On the Cover :
WHAT HAPPENS WHEN YOU CROSS GAMER, BANKER, POLITICIAN AND TERRORIST WITH VIRTUAL MONEY?
From the bestselling author of If God was a Banker comes the first ever bitcoin thriller. God is a Gamer is a world where money means nothing, martyrs are villains, predators are prey. Assassination is taught by the ancient Greeks, and nothing is as it seems.
Moving from Washington’s congress to Delhi’s finance ministry, the beaches of Goa to the Corporate boardrooms of Mumbai, this is Ravi Subramanian’s most gripping novel yet.
About the Author :
Ravi Subramanian, an alumnus of IIM Bangalore, has spent two decades working his way up the ladder of power in the amazingly exciting and adrenaline-pumping world of global banks in India. It is but natural that his stories are set against the backdrop of the financial services industry. In 2008, his debut novel, If God was a Banker, won the Golden Quill Readers’ Choice Award. He won the Economist Crossword Book Award in 2012 for The Incredible Banker and the crossword Book Award in 2013 for The Bankster. He lives in mumbai with his wife Dharini, and daughter, Anusha.
REVIEW :
God is a Gamer starts with an insight of how Bitcoins came into existence and gradually we discover how Bitcoins became such popular and important part of Internet underworld. From murder mysteries to scams to Robberies to Love Affairs, God is a Gamer has all the masala a good thriller should contain, yet at some point it disappointed me. The first 20 chapters kept on introducing Characters and a part of their mysteries. As story kept progressing more and more information was added. sometimes, it felt the information was not important but, in the end all the information provided fell into the right boxes.
so much was happening at a given point in different parts of world. Malvika Sehgal, chairman of a global bank was murdered in mumbai, Finance minister’s involvent was suspected in the murder, robbers were looting money through ATM’s in America, Gillian Tan, handpicked by Barrack Obama to drive American foreign policy in South Asia was assassinated. All the incidents were inter-related in some way or the other. Adrian and Tony, FBI agents had the burden to solve the mystery of assassination but instead they came across more and more mysteries until it became a big jigsaw puzzle.

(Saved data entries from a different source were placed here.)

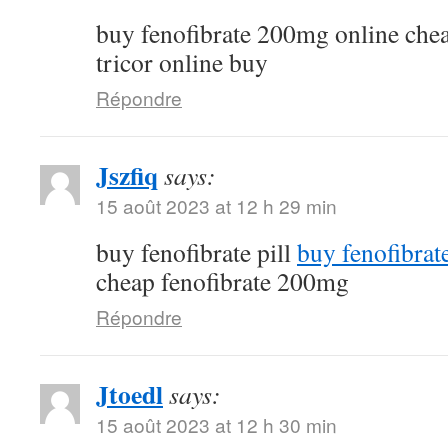
buy fenofibrate 200mg online che
tricor online buy
Répondre
Jszfiq
says:
15 août 2023 at 12 h 29 min
buy fenofibrate pill
buy fenofibrat
cheap fenofibrate 200mg
Répondre
Jtoedl
says:
15 août 2023 at 12 h 30 min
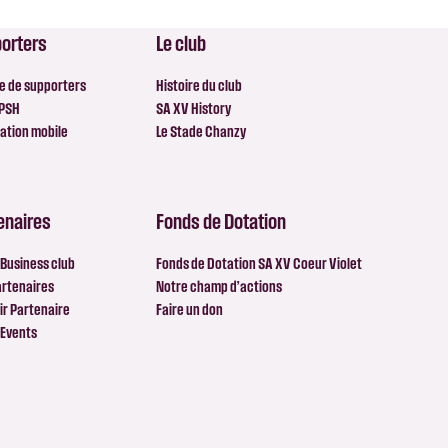
orters
Le club
e de supporters
Histoire du club
 PSH
SA XV History
ation mobile
Le Stade Chanzy
enaires
Fonds de Dotation
Business club
Fonds de Dotation SA XV Coeur Violet
artenaires
Notre champ d’actions
r Partenaire
Faire un don
 Events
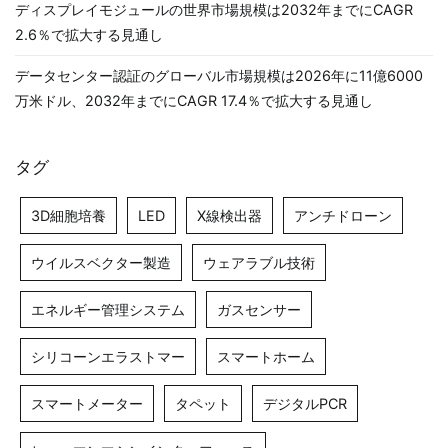
ディスプレイモジュールの世界市場規模は2032年までにCAGR
2.6％で拡大する見通し
データセンター認証のグローバル市場規模は2026年に11億6000
万米ドル、2032年までにCAGR 17.4％で拡大する見通し
タグ
3D細胞培養
LED
X線検出器
アンチドローン
ウイルスベクター製造
ウェアラブル技術
エネルギー管理システム
ガスセンサー
シリコーンエラストマー
スマートホーム
スマートメーター
タペット
デジタルPCR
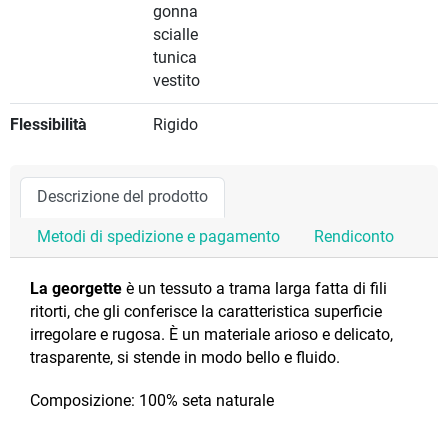
gonna
scialle
tunica
vestito
Flessibilità
Rigido
Descrizione del prodotto
Metodi di spedizione e pagamento
Rendiconto
La georgette
è un tessuto a trama larga fatta di fili
ritorti, che gli conferisce la caratteristica superficie
irregolare e rugosa.
È un materiale arioso e delicato,
trasparente, si stende in modo bello e fluido.
Composizione: 100% seta naturale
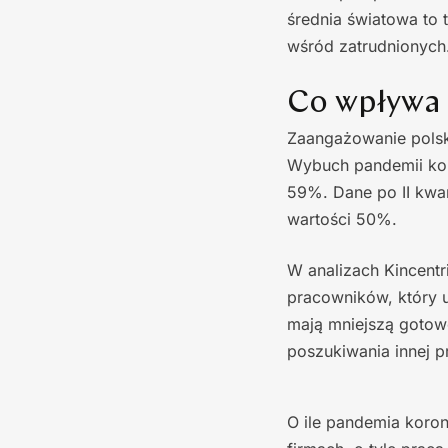
średnia światowa to
wśród zatrudnionych
Co wpływa 
Zaangażowanie polsk
Wybuch pandemii ko
59%. Dane po II kwa
wartości 50%.
W analizach Kincent
pracowników, który u
mają mniejszą gotow
poszukiwania innej p
O ile pandemia koro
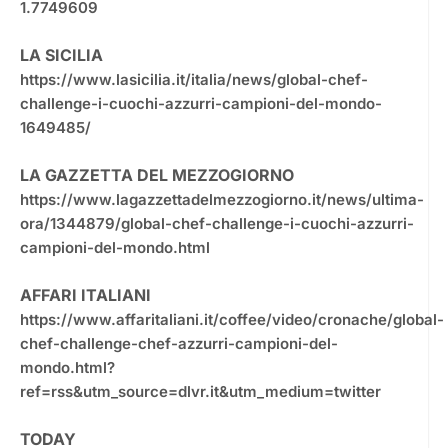
1.7749609
LA SICILIA
https://www.lasicilia.it/italia/news/global-chef-
challenge-i-cuochi-azzurri-campioni-del-mondo-
1649485/
LA GAZZETTA DEL MEZZOGIORNO
https://www.lagazzettadelmezzogiorno.it/news/ultima-
ora/1344879/global-chef-challenge-i-cuochi-azzurri-
campioni-del-mondo.html
AFFARI ITALIANI
https://www.affaritaliani.it/coffee/video/cronache/global-
chef-challenge-chef-azzurri-campioni-del-
mondo.html?
ref=rss&utm_source=dlvr.it&utm_medium=twitter
TODAY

I lost interest in the middle for few chapters but regained later. Good thing about thrillers is your brain keeps functioning while you are reading them, Unsolving the mystery of who the real culprit is and my brain worked overtime maybe. Like always I tried solving the mystery while reading it and was right with my conclusions. At one point it felt the story is being stretched. I certainly didn’t like the anti-climax portion. This book left me disappointed. Two wrongs cannot make one right. I detest the revenge part.
on the whole it was an average reading experience. I expected more from Ravi Subramanian.